DIRECTIONS: Locate the line that contains "Coordinate frame: 237×81.". Reproduce it and all following lines up to the end of the material, exactly and with nothing added.

DATA FOR THIS TASK:
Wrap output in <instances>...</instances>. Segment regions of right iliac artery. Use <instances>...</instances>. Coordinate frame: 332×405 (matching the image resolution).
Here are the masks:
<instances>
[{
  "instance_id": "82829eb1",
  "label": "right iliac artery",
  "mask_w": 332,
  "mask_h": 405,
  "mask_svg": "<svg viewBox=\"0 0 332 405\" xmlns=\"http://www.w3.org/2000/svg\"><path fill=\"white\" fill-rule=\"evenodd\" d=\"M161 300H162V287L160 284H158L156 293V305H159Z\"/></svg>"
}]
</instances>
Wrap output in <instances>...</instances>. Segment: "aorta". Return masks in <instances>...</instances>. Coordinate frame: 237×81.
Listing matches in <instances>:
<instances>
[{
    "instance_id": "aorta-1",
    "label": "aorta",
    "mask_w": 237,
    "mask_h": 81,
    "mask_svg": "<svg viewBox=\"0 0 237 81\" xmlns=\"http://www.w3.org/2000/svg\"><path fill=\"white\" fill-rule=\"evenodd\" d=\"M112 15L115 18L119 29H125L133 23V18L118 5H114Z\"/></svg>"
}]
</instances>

EXPECTED OUTPUT:
Wrap output in <instances>...</instances>. Segment: "aorta". Return masks in <instances>...</instances>. Coordinate frame: 237×81.
Listing matches in <instances>:
<instances>
[{
    "instance_id": "aorta-1",
    "label": "aorta",
    "mask_w": 237,
    "mask_h": 81,
    "mask_svg": "<svg viewBox=\"0 0 237 81\" xmlns=\"http://www.w3.org/2000/svg\"><path fill=\"white\" fill-rule=\"evenodd\" d=\"M112 15L115 18L119 29H125L133 23V18L118 5H114Z\"/></svg>"
}]
</instances>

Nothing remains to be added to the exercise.